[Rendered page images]

○ ○ ○ ○ ○ ○ ○

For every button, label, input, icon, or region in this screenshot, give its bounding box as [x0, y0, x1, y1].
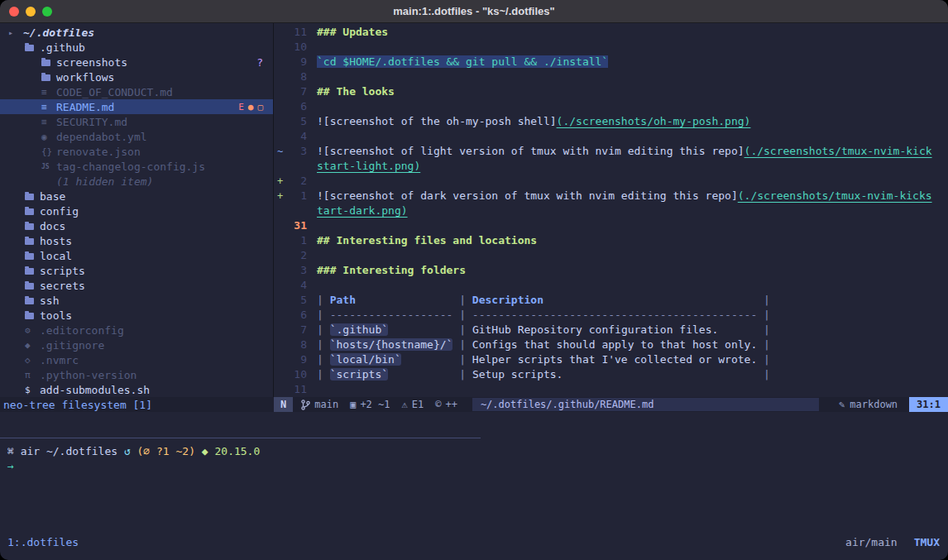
tree-item[interactable]: ssh [0, 293, 273, 308]
tree-item-label: scripts [40, 265, 85, 277]
editor-line[interactable]: 3### Interesting folders [274, 263, 948, 278]
warning-icon: ⚠ [402, 399, 408, 410]
folder-icon [25, 253, 34, 260]
editor-line[interactable]: 1## Interesting files and locations [274, 233, 948, 248]
editor-line[interactable]: tart-dark.png) [274, 203, 948, 218]
editor-line[interactable]: 10 [274, 40, 948, 55]
gutter-sign [274, 159, 285, 174]
pane-divider [0, 438, 481, 438]
folder-icon [41, 60, 50, 66]
editor-line[interactable]: 4 [274, 129, 948, 144]
tree-item[interactable]: {}renovate.json [0, 144, 273, 159]
tree-item[interactable]: ≡CODE_OF_CONDUCT.md [0, 84, 273, 99]
line-number: 8 [285, 69, 307, 84]
editor-line[interactable]: 8| `hosts/{hostname}/` | Configs that sh… [274, 337, 948, 352]
tree-item-label: README.md [56, 101, 114, 113]
tree-item[interactable]: ◉dependabot.yml [0, 129, 273, 144]
folder-icon [25, 223, 34, 230]
editor-line[interactable]: +2 [274, 174, 948, 189]
editor-line[interactable]: 31 [274, 218, 948, 233]
tmux-badge: TMUX [914, 536, 940, 548]
gutter-sign [274, 308, 285, 323]
tree-item[interactable]: π.python-version [0, 367, 273, 382]
editor-line[interactable]: 5| Path | Description | [274, 293, 948, 308]
editor-line[interactable]: 6 [274, 99, 948, 114]
diff-counts: +2 ~1 [360, 399, 390, 410]
tree-item[interactable]: (1 hidden item) [0, 174, 273, 189]
tree-item-label: add-submodules.sh [40, 384, 150, 396]
tree-item[interactable]: config [0, 203, 273, 218]
editor-line[interactable]: start-light.png) [274, 159, 948, 174]
folder-icon-wrap [25, 282, 40, 290]
gutter-sign [274, 69, 285, 84]
editor-line[interactable]: 11 [274, 382, 948, 397]
tree-item[interactable]: workflows [0, 69, 273, 84]
editor-line[interactable]: 7| `.github` | GitHub Repository configu… [274, 323, 948, 337]
titlebar: main:1:.dotfiles - "ks~/.dotfiles" [0, 0, 948, 23]
tree-item[interactable]: ◆.gitignore [0, 337, 273, 352]
folder-icon-wrap [25, 252, 40, 260]
tree-item[interactable]: .github [0, 40, 273, 55]
git-icon: ◆ [25, 340, 40, 351]
tree-item[interactable]: docs [0, 218, 273, 233]
editor-line[interactable]: 11### Updates [274, 25, 948, 40]
editor-line[interactable]: 7## The looks [274, 84, 948, 99]
tree-item[interactable]: ▸~/.dotfiles [0, 25, 273, 40]
close-button[interactable] [9, 7, 19, 17]
tree-item[interactable]: local [0, 248, 273, 263]
editor-line[interactable]: ~3![screenshot of light version of tmux … [274, 144, 948, 159]
tree-item[interactable]: screenshots? [0, 55, 273, 69]
editor-line[interactable]: 5![screenshot of the oh-my-posh shell](.… [274, 114, 948, 129]
tree-item[interactable]: ◇.nvmrc [0, 352, 273, 367]
gutter-sign [274, 367, 285, 382]
filetype-label: markdown [850, 399, 898, 410]
editor-line[interactable]: 10| `scripts` | Setup scripts. | [274, 367, 948, 382]
markdown-icon: ≡ [41, 87, 56, 98]
tree-item[interactable]: hosts [0, 233, 273, 248]
folder-icon [25, 268, 34, 275]
copilot-status: © ++ [435, 397, 457, 412]
editor-buffer[interactable]: 11### Updates109`cd $HOME/.dotfiles && g… [274, 23, 948, 397]
tree-item[interactable]: ≡README.mdE●▢ [0, 99, 273, 114]
line-number: 8 [285, 337, 307, 352]
tree-item[interactable]: $add-submodules.sh [0, 382, 273, 397]
tree-item[interactable]: secrets [0, 278, 273, 293]
line-text: | `local/bin` | Helper scripts that I've… [317, 352, 770, 367]
file-path: ~/.dotfiles/.github/README.md [472, 398, 819, 411]
shell-pane[interactable]: ⌘ air ~/.dotfiles ↺ (⌀ ?1 ~2) ◆ 20.15.0 … [0, 425, 948, 532]
editor-line[interactable]: 9`cd $HOME/.dotfiles && git pull && ./in… [274, 55, 948, 69]
gutter-sign [274, 278, 285, 293]
tmux-window-item[interactable]: 1:.dotfiles [7, 536, 79, 548]
folder-icon-wrap [25, 237, 40, 245]
git-branch: main [301, 397, 338, 412]
tree-item[interactable]: base [0, 189, 273, 203]
zoom-button[interactable] [42, 7, 52, 17]
editor-line[interactable]: +1![screenshot of dark version of tmux w… [274, 189, 948, 203]
minimize-button[interactable] [26, 7, 36, 17]
editor-line[interactable]: 6| ------------------- | ---------------… [274, 308, 948, 323]
tree-item[interactable]: ⚙.editorconfig [0, 323, 273, 337]
gutter-sign [274, 129, 285, 144]
tree-item-label: ~/.dotfiles [23, 26, 94, 39]
tree-item[interactable]: scripts [0, 263, 273, 278]
editor-line[interactable]: 8 [274, 69, 948, 84]
tree-item-label: ssh [40, 294, 59, 307]
line-number: 4 [285, 278, 307, 293]
unstaged-badge: ▢ [257, 102, 263, 112]
mode-indicator: N [274, 397, 293, 412]
editor-line[interactable]: 4 [274, 278, 948, 293]
tree-item-label: dependabot.yml [56, 131, 147, 143]
branch-icon [301, 400, 310, 410]
folder-icon-wrap [41, 74, 56, 81]
gutter-sign [274, 55, 285, 69]
tree-item[interactable]: JStag-changelog-config.js [0, 159, 273, 174]
editor-line[interactable]: 9| `local/bin` | Helper scripts that I'v… [274, 352, 948, 367]
tree-item[interactable]: tools [0, 308, 273, 323]
folder-icon-wrap [25, 297, 40, 304]
tree-item[interactable]: ≡SECURITY.md [0, 114, 273, 129]
gutter-sign [274, 248, 285, 263]
git-untracked-badge: ? [256, 56, 263, 69]
editor-line[interactable]: 2 [274, 248, 948, 263]
line-text: ![screenshot of the oh-my-posh shell](./… [317, 114, 750, 129]
gutter-sign [274, 84, 285, 99]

○ ○ ○ ○ ○ ○ ○

**REQUIRED WORK:** Each record above should be duplicated word for word, with no pictures included.

**ANSWER TO THIS TASK:**
For every button, label, input, icon, or region in this screenshot, give its bounding box as [x0, y0, x1, y1].
tree-item[interactable]: ssh [0, 293, 273, 308]
tree-item-label: scripts [40, 265, 85, 277]
editor-line[interactable]: 3### Interesting folders [274, 263, 948, 278]
warning-icon: ⚠ [402, 399, 408, 410]
folder-icon [25, 253, 34, 260]
editor-line[interactable]: 1## Interesting files and locations [274, 233, 948, 248]
editor-line[interactable]: tart-dark.png) [274, 203, 948, 218]
editor-line[interactable]: 10 [274, 40, 948, 55]
gutter-sign [274, 159, 285, 174]
pane-divider [0, 438, 481, 438]
folder-icon [41, 60, 50, 66]
editor-line[interactable]: 4 [274, 129, 948, 144]
tree-item[interactable]: {}renovate.json [0, 144, 273, 159]
tree-item[interactable]: ≡CODE_OF_CONDUCT.md [0, 84, 273, 99]
line-number: 8 [285, 69, 307, 84]
editor-line[interactable]: 8| `hosts/{hostname}/` | Configs that sh… [274, 337, 948, 352]
tree-item-label: README.md [56, 101, 114, 113]
tree-item[interactable]: ◉dependabot.yml [0, 129, 273, 144]
folder-icon [25, 223, 34, 230]
editor-line[interactable]: +2 [274, 174, 948, 189]
editor-line[interactable]: 31 [274, 218, 948, 233]
tmux-badge: TMUX [914, 536, 940, 548]
gutter-sign [274, 308, 285, 323]
tree-item[interactable]: π.python-version [0, 367, 273, 382]
editor-line[interactable]: 5| Path | Description | [274, 293, 948, 308]
editor-line[interactable]: 6 [274, 99, 948, 114]
diff-counts: +2 ~1 [360, 399, 390, 410]
tree-item[interactable]: (1 hidden item) [0, 174, 273, 189]
tree-item-label: add-submodules.sh [40, 384, 150, 396]
tree-item[interactable]: config [0, 203, 273, 218]
editor-line[interactable]: start-light.png) [274, 159, 948, 174]
folder-icon-wrap [25, 282, 40, 290]
gutter-sign [274, 69, 285, 84]
editor-line[interactable]: 11 [274, 382, 948, 397]
tree-item[interactable]: workflows [0, 69, 273, 84]
editor-line[interactable]: 7| `.github` | GitHub Repository configu… [274, 323, 948, 337]
titlebar: main:1:.dotfiles - "ks~/.dotfiles" [0, 0, 948, 23]
tree-item[interactable]: ◆.gitignore [0, 337, 273, 352]
folder-icon-wrap [25, 252, 40, 260]
tree-item[interactable]: .github [0, 40, 273, 55]
git-icon: ◆ [25, 340, 40, 351]
tree-item[interactable]: docs [0, 218, 273, 233]
editor-line[interactable]: 11### Updates [274, 25, 948, 40]
editor-line[interactable]: 7## The looks [274, 84, 948, 99]
tree-item[interactable]: ▸~/.dotfiles [0, 25, 273, 40]
close-button[interactable] [9, 7, 19, 17]
tree-item[interactable]: local [0, 248, 273, 263]
editor-line[interactable]: ~3![screenshot of light version of tmux … [274, 144, 948, 159]
tree-item[interactable]: screenshots? [0, 55, 273, 69]
editor-line[interactable]: 5![screenshot of the oh-my-posh shell](.… [274, 114, 948, 129]
tree-item[interactable]: ◇.nvmrc [0, 352, 273, 367]
gutter-sign [274, 367, 285, 382]
filetype-label: markdown [850, 399, 898, 410]
editor-line[interactable]: 10| `scripts` | Setup scripts. | [274, 367, 948, 382]
markdown-icon: ≡ [41, 87, 56, 98]
tree-item[interactable]: hosts [0, 233, 273, 248]
folder-icon [25, 268, 34, 275]
copilot-status: © ++ [435, 397, 457, 412]
editor-buffer[interactable]: 11### Updates109`cd $HOME/.dotfiles && g… [274, 23, 948, 397]
tree-item[interactable]: ≡README.mdE●▢ [0, 99, 273, 114]
line-number: 8 [285, 337, 307, 352]
tree-item[interactable]: $add-submodules.sh [0, 382, 273, 397]
tree-item[interactable]: secrets [0, 278, 273, 293]
line-text: | `local/bin` | Helper scripts that I've… [317, 352, 770, 367]
file-path: ~/.dotfiles/.github/README.md [472, 398, 819, 411]
shell-pane[interactable]: ⌘ air ~/.dotfiles ↺ (⌀ ?1 ~2) ◆ 20.15.0 … [0, 425, 948, 532]
editor-line[interactable]: 9`cd $HOME/.dotfiles && git pull && ./in… [274, 55, 948, 69]
gutter-sign [274, 278, 285, 293]
tmux-window-item[interactable]: 1:.dotfiles [7, 536, 79, 548]
folder-icon-wrap [25, 237, 40, 245]
git-branch: main [301, 397, 338, 412]
tree-item[interactable]: base [0, 189, 273, 203]
zoom-button[interactable] [42, 7, 52, 17]
editor-line[interactable]: +1![screenshot of dark version of tmux w… [274, 189, 948, 203]
minimize-button[interactable] [26, 7, 36, 17]
editor-line[interactable]: 6| ------------------- | ---------------… [274, 308, 948, 323]
tree-item[interactable]: ⚙.editorconfig [0, 323, 273, 337]
gutter-sign [274, 129, 285, 144]
tree-item-label: ~/.dotfiles [23, 26, 94, 39]
tree-item[interactable]: scripts [0, 263, 273, 278]
editor-line[interactable]: 8 [274, 69, 948, 84]
tree-item-label: ssh [40, 294, 59, 307]
line-number: 4 [285, 278, 307, 293]
unstaged-badge: ▢ [257, 102, 263, 112]
mode-indicator: N [274, 397, 293, 412]
editor-line[interactable]: 4 [274, 278, 948, 293]
tree-item-label: dependabot.yml [56, 131, 147, 143]
branch-icon [301, 400, 310, 410]
folder-icon-wrap [41, 74, 56, 81]
gutter-sign [274, 55, 285, 69]
tree-item[interactable]: JStag-changelog-config.js [0, 159, 273, 174]
editor-line[interactable]: 9| `local/bin` | Helper scripts that I'v… [274, 352, 948, 367]
tree-item[interactable]: tools [0, 308, 273, 323]
folder-icon-wrap [25, 297, 40, 304]
tree-item[interactable]: ≡SECURITY.md [0, 114, 273, 129]
gutter-sign [274, 248, 285, 263]
git-untracked-badge: ? [256, 56, 263, 69]
editor-line[interactable]: 2 [274, 248, 948, 263]
line-text: ![screenshot of the oh-my-posh shell](./… [317, 114, 750, 129]
gutter-sign [274, 84, 285, 99]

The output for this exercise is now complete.